There is a widespread belief that computer scientists are asocial dorks who fear children almost as much as they fear sunlight. That's nonsense! In our experience, these folks tend to be the most interested in sharing their knowledge, working with young people and volunteering their time. Many universities have some form of community service program set up already, but no role in these programs for students to use their computing skills. Bootstrap gives them a chance to make a difference in students' lives using the skills they have learned. Most tech companies are also aware of the need for good computer science education and we have received generous financial support from Google and Microsoft.

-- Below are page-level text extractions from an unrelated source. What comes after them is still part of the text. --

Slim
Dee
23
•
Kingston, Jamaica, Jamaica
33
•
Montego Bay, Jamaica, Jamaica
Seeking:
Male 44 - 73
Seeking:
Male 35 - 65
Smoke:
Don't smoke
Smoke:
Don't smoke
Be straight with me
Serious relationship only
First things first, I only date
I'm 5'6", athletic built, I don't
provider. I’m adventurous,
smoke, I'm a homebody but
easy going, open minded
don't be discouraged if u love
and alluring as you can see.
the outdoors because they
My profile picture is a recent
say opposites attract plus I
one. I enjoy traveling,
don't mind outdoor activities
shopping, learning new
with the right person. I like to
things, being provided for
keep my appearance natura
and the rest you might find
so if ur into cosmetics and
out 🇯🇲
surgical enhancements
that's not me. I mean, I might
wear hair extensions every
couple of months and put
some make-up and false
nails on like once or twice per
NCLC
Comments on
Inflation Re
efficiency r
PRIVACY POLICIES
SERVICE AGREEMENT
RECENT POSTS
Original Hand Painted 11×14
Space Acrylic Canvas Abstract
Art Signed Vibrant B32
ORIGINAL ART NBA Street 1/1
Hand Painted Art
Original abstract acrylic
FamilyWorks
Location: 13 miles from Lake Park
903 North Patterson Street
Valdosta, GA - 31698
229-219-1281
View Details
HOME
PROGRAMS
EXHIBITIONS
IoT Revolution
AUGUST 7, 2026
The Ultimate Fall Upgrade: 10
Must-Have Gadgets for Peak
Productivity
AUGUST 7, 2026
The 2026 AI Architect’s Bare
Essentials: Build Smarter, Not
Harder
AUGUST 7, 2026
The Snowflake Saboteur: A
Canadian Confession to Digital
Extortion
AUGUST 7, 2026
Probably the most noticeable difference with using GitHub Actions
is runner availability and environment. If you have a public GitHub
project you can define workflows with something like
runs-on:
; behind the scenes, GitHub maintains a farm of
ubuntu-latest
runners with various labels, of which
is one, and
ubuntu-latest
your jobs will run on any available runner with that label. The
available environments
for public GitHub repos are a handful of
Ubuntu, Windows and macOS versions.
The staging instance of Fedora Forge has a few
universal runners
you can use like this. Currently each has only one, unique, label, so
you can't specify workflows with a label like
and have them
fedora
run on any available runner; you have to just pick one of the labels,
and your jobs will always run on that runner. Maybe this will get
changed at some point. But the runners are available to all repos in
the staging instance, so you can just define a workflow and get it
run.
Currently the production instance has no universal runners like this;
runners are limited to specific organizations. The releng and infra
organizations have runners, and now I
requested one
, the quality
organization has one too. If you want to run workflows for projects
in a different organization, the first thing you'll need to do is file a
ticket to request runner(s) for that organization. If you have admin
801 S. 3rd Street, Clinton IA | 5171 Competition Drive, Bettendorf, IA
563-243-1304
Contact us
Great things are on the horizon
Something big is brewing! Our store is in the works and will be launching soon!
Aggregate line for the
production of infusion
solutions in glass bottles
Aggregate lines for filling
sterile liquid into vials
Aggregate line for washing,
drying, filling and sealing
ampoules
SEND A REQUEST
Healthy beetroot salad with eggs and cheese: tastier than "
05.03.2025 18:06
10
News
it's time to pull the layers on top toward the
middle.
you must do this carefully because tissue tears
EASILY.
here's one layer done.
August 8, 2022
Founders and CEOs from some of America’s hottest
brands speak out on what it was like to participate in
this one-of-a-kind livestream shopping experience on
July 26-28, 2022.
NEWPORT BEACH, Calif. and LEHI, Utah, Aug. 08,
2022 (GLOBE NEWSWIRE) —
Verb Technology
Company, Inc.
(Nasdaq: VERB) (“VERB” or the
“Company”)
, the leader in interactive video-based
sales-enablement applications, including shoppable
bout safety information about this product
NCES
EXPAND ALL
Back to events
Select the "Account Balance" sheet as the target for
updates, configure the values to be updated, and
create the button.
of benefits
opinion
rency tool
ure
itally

E-P: What's next for Bootstrap? Do you have plans to either expand the scope of the program or scale the existing curriculum to serve other areas?
ES: We plan to grow both horizontally (reaching more students in more regions) and vertically (this semester we piloted a Bootstrap 2 class, for graduates of Bootstrap). Recent grants from both Google and the National Science Foundation will allow us to do both, and conduct a formal evaluation of learning gains in algebra. We hope to expand into Washington, D.C., Maryland and Colorado by next spring.
E-P: What do kids say about Bootstrap? Do you have a favorite story about how Bootstrap is making a difference in the lives of youth?
ES: I'm always blown away by how confident and excited the students are when they are showing off their video games at the end of the course. Because honestly, the video games are pretty lame by modern standards! The graphics look like something out of the early 1980s, the animation is primitive and the games are simple. Yet the students who created them are brimming with pride and will happily grab an adult and walk them through their code.
It's easy to get kids excited about a game that looks like something off of a console, or a game that is fun to play. It's quite another thing to get kids excited about the process of building a game, or about the code they wrote to make something happen. Teachers everywhere know that students are most proud of the things they feel ownership of - the things they have built themselves and that they truly understand. To me, the best indication that kids love what they've learned is the fact that they can't wait to tell you all about a game that their friends wouldn't bother playing. When their friends ask them why their game isn't 3-D, I tend to hear responses like, 'Oh, I could've made it 3-D, but I didn't have enough time to learn all the math.' Talk about a direct connection between advanced math and the real world! Bootstrap students graduate having done real software engineering, using a real language that you will find in many companies and college classes.